In the Russian region of Bashkortostan, the sole independent newspaper is becoming harder to find in stores. Novaya Gazeta reported on October 13th that the “Ufa Meridian,” which publishes out of the regional capital of Ufa, is facing not-so-subtle moves from above that amount to a new form of censorship. Rather than direct confrontation, the authorities use bureaucratic means to silence their opposition.

It began when the municipally-owned printer, “Ufa-Press” broke its contract with the Ufa Meridian, which pays several hundred thousand rubles for their services each year. In a letter to the editor, the municipal enterprise attributed the move to a “reduction of production capabilities.” Apparently, a similar reduction happened simultaneously at several local distribution firms as well, which didn’t bother sending a letter to the editor. Instead, they simply told the newspaper’s driver that he shouldn’t bring them the paper any more. Their administration had informed them that they shouldn’t accept the paper, or distribute it to the point of sale.

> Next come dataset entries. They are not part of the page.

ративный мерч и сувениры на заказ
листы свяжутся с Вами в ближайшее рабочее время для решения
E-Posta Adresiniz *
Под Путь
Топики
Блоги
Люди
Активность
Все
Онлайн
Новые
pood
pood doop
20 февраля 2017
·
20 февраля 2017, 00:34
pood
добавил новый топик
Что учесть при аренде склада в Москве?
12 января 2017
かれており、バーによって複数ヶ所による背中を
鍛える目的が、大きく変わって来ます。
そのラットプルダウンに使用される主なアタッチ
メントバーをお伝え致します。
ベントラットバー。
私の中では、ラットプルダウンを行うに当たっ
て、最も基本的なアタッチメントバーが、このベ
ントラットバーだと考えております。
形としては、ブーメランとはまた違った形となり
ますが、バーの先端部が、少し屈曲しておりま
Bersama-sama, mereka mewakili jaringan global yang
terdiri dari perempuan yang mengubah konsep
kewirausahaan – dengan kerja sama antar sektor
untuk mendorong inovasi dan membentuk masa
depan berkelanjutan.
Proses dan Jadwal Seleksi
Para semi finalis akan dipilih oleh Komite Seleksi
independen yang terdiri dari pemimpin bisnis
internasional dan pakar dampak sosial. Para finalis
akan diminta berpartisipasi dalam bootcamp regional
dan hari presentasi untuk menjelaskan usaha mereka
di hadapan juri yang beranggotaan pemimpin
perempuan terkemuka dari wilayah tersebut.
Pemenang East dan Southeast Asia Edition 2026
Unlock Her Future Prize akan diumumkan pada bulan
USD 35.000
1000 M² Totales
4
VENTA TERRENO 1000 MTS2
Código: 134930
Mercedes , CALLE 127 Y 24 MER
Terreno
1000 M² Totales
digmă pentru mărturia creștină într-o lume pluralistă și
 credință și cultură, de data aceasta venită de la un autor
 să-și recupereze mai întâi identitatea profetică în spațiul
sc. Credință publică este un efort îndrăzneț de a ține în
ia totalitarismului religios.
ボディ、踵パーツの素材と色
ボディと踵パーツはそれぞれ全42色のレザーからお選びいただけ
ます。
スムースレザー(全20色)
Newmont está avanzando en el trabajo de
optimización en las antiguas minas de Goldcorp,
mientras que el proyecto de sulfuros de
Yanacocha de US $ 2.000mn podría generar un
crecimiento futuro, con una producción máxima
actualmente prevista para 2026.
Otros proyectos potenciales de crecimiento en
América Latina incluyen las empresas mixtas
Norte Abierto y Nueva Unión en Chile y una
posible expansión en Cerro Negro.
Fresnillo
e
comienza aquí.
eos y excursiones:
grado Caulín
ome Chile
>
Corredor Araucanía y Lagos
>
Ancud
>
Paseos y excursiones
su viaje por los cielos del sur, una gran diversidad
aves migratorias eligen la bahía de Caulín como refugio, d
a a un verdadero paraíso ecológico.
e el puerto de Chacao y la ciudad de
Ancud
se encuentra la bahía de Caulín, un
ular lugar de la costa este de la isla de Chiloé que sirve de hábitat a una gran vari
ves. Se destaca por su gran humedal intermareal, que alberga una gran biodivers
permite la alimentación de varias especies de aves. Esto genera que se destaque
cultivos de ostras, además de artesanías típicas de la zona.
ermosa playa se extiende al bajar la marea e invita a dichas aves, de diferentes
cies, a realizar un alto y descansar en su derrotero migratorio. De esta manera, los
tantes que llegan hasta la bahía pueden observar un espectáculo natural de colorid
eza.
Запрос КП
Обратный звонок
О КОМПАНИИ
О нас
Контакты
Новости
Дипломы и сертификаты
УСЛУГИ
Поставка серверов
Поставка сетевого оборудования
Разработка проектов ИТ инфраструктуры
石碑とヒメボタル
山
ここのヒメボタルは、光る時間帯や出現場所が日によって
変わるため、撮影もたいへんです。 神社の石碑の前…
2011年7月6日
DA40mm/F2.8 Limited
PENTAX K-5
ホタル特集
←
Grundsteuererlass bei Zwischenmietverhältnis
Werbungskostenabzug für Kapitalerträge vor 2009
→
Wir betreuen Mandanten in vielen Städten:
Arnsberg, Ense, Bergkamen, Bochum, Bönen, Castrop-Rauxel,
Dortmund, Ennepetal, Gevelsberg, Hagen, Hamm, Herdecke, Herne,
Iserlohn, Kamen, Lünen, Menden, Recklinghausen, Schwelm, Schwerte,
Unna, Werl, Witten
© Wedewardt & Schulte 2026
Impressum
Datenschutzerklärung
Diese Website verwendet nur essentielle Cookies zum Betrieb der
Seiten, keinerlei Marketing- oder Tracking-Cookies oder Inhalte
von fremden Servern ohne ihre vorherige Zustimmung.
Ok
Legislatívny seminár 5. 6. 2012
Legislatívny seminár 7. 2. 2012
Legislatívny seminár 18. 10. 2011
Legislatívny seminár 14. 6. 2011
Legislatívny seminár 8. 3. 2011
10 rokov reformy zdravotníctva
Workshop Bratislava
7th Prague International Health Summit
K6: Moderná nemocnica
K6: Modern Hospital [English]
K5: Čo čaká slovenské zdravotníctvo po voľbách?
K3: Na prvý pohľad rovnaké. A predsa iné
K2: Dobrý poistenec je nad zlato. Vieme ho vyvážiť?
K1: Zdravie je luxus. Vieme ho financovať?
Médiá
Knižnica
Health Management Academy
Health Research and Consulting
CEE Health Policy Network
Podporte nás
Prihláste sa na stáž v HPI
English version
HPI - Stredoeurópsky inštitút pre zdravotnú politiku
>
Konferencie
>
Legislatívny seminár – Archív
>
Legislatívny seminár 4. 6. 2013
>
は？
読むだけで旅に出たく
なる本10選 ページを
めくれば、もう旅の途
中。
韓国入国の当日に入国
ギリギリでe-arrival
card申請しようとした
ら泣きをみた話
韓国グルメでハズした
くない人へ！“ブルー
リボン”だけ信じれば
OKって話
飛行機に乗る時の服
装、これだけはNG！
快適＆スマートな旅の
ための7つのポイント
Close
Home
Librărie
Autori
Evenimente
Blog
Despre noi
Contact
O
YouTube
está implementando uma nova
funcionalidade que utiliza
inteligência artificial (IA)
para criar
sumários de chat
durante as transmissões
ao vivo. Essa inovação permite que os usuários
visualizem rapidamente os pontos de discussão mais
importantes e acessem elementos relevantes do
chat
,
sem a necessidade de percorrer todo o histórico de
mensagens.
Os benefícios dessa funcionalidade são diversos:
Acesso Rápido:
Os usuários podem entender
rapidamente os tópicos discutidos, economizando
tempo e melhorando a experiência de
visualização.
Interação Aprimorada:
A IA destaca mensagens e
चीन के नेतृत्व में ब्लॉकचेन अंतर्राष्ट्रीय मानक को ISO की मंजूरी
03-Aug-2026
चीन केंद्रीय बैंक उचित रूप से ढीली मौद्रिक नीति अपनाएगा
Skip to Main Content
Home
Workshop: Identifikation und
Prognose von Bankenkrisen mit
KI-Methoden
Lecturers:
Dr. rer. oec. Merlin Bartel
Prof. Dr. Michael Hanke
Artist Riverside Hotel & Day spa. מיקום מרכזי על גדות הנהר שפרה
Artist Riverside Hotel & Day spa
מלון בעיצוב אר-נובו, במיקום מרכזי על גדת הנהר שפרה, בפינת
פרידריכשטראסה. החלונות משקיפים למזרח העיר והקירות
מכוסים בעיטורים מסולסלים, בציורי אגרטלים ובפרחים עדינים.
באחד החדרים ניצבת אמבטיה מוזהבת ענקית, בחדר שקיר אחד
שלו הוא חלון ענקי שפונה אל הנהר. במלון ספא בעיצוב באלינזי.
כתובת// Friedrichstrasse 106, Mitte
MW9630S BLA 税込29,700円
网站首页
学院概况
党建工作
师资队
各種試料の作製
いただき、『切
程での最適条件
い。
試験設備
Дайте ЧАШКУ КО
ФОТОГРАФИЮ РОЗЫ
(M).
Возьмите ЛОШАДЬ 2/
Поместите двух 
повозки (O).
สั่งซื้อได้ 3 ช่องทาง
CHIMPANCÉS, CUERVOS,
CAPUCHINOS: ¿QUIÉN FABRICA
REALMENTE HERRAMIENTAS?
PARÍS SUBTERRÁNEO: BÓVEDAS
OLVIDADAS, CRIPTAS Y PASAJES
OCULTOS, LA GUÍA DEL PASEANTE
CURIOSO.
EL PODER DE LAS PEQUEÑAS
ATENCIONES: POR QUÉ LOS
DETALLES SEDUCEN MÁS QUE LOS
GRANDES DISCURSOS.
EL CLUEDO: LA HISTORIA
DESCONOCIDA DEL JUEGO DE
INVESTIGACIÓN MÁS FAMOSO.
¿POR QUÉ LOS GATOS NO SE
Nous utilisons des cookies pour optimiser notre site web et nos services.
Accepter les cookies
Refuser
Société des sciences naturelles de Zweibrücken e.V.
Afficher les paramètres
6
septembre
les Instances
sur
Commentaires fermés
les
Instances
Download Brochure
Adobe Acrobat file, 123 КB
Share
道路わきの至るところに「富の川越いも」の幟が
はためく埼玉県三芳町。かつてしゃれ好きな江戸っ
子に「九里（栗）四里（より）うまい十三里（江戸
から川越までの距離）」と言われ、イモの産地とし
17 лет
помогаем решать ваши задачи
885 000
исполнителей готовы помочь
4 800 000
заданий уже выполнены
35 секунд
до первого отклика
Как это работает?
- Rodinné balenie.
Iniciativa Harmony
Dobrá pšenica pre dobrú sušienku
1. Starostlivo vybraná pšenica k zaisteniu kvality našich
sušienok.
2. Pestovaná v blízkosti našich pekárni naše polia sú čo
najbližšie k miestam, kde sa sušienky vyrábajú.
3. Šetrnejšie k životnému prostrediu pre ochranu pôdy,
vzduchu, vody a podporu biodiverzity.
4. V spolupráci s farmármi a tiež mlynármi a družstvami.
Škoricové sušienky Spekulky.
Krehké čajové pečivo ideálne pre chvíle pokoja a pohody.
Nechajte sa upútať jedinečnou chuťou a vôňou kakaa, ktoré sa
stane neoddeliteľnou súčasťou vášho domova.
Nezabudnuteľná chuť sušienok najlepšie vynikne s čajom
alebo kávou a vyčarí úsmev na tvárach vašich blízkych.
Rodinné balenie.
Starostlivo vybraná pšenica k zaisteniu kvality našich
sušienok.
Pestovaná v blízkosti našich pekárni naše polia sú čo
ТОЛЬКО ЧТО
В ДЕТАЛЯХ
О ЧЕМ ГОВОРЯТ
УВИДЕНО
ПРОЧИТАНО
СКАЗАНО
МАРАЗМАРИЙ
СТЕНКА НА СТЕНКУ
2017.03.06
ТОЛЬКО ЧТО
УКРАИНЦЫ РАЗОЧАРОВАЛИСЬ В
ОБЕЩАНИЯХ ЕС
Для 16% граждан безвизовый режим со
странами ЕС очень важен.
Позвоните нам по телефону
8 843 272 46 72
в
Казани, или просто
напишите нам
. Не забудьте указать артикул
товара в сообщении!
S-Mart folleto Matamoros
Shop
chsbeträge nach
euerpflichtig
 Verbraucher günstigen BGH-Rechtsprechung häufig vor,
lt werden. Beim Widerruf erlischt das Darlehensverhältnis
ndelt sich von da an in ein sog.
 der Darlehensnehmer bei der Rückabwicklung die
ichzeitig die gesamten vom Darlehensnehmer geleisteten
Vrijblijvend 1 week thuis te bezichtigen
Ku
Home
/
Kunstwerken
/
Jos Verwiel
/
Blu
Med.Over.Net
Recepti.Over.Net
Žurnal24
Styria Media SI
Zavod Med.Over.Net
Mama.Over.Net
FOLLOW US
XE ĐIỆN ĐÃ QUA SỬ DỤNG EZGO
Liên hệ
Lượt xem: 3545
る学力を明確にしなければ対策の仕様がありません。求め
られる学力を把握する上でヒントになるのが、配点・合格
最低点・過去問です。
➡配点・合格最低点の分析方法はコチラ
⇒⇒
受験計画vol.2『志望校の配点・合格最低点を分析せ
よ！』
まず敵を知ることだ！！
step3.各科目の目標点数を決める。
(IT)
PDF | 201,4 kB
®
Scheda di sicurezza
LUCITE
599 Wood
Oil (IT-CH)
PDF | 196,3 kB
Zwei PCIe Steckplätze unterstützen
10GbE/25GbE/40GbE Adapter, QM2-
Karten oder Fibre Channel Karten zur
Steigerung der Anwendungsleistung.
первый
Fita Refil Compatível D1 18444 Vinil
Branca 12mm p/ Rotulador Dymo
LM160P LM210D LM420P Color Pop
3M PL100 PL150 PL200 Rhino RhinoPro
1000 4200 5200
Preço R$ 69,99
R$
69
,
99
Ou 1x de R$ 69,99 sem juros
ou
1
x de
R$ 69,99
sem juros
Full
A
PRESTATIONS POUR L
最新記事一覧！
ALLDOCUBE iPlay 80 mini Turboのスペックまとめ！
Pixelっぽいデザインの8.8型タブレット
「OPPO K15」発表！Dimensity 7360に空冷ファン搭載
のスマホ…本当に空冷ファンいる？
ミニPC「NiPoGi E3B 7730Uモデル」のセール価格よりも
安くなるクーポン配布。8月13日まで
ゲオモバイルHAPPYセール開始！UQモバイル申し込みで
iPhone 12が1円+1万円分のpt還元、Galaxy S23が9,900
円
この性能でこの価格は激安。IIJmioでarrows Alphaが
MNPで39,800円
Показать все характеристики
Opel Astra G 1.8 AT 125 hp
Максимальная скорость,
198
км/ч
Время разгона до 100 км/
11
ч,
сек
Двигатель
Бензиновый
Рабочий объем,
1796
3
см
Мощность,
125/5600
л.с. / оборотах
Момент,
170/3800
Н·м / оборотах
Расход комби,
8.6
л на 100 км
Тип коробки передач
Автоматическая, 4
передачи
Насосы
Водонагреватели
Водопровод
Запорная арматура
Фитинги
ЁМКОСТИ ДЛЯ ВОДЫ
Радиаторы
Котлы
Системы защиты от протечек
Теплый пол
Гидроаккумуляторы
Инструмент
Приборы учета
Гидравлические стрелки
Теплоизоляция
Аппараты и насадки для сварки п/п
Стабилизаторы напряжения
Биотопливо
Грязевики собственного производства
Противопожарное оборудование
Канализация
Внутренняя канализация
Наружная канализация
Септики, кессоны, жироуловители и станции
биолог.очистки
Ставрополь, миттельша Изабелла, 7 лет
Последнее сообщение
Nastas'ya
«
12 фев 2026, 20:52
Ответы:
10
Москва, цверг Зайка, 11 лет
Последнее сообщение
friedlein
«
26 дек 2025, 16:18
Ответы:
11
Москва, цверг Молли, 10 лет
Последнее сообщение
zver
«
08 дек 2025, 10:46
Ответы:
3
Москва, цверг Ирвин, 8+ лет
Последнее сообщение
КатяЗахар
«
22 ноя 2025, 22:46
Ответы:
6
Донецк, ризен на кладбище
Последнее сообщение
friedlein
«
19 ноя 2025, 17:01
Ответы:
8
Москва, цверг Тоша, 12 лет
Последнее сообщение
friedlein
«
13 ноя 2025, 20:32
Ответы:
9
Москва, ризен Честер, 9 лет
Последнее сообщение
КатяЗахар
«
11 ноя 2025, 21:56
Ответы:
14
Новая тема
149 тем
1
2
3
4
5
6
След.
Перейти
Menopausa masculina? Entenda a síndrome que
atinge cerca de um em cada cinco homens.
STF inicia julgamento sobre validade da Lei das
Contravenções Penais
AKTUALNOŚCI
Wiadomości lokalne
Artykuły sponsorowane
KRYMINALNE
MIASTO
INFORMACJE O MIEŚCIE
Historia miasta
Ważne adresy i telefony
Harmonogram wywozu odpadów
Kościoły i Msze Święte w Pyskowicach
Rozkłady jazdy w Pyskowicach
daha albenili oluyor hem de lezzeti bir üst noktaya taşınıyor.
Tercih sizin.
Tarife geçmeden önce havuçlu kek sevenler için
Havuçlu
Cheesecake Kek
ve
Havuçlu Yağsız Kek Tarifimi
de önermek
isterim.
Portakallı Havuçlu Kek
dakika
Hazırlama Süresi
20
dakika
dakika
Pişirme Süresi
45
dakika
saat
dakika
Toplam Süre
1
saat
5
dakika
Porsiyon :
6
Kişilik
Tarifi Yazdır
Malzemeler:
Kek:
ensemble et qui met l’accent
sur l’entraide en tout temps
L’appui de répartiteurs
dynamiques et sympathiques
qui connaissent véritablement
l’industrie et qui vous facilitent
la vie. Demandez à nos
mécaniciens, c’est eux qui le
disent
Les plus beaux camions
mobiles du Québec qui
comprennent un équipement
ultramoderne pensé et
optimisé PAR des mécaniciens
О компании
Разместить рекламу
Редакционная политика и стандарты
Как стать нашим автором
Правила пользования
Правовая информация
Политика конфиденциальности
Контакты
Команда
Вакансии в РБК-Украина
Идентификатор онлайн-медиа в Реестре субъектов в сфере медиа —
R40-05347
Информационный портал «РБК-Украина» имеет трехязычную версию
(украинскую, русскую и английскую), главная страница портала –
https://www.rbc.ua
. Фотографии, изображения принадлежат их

In the opinion of Ufa Meridian editor Artem Valiev, the order came from the top ranks of the local authorities. Earlier this week, just before the arrival of President Putin on an October 12th visit, the newspaper had disappeared from the shelves of many news-stands and kiosks. Putin came to Ufa to head a regional council meeting, and to participate in celebrations marking the 450th anniversary of Bashkortostan’s entry into the Russian Federation. The publication believes its issues were pulled because they may have ruined Putin’s temperament, had he a chance to see them. According to the Sobkor®ru news agency, the city of Ufa also arrested several student activists prior to the president’s visit, on suspicion of planning anti-Putin demonstrations.

The editors of the Ufa Meridian have pledged to continue using all means available to continue publication. The newspaper has a loyal circulation of around 25 thousand. Recent stories have included features on the rising cost of public housing, corruption among local figures, and the living conditions of ordinary Russians in the countryside.